From here the thing I want to prove follows quite easily, because the discriminant is homogeneous with degree $$12$$, and $$s_3^as_4^b$$ has degree $$3a + 4b$$, so it follows that $$(a,b) \in (0,0), (4,0), (0, 3)$$. Then from here we can determine the coefficients of the polynomial by making appropriate substitutions for $$p$$ and $$q$$.
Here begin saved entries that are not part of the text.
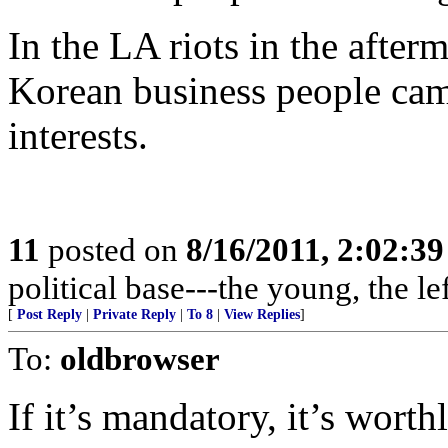
In the LA riots in the afte
Korean business people came
interests.
11
posted on
8/16/2011, 2:02:3
political base---the young, the l
[
Post Reply
|
Private Reply
|
To 8
|
View Replies
]
To:
oldbrowser
If it’s mandatory, it’s wort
• I think most mathematicians would call "homogeneous (of degree $d$)" what you call "pure with total degree $d$" May 31, 2020 at 11:55
• @EwanDelanoy good point - I have heard the term but it temporarily escaped me. Have edited. +1 May 31, 2020 at 11:58
• If I understand well your question, you'd like basically to avoid using the fundamential theorem of symmetric polynomials? May 31, 2020 at 12:04
• I think that your two lemmas are trivial and the only justification that you need is in the very last paragraph, which is the intended reasoning. Of course it's completely fine if you prove them too. May 31, 2020 at 13:49
• @DavidPopović I completely agree with DavidPopovíc's assessment, and I think the only reason why the argument sounds like "very unpleasant acrobatics" to you (Qwertitops) is only because you're not familiar with it. Your proof is 100% correct, but you're still afraid to accept it. One suggestion I would make to convince yourself more is to show a slightly stronger property about the part that puzzles you. For example : take a polynomial $P$ in $p$ and $q$ not of the required form, say it contains a $pq$ term. So you know that $P$ will not be homog of degree $12$, but can y say more ? May 31, 2020 at 16:54

Let $$P(x) = x^4 + px + q$$
By definition $$\Delta = \prod_{i < j}(\alpha_i - \alpha_j)^2$$
and this value $$\Delta$$ is invariant with respect to permutations of the roots $$\alpha$$, therefore - (by Lemma 1) - it lies in the base field $$\mathbb Q(p,q)$$.
Since there are 4 roots, $$\Delta$$ is a product of 6 factors, squared. When multiplied out fully each term will be a product of 12 $$\alpha$$ values.
Note that $$q = \alpha_1 \alpha_2 \alpha_3 \alpha_4$$ and $$p = -(\sum_{i,j,k} \alpha_i \alpha_j \alpha_k)$$. To get terms with 12 values we can use $$q^3$$, $$p^4$$ and it is easy to verify that no combinations like $$q p^2$$ work (that gives 10 terms rather than 12).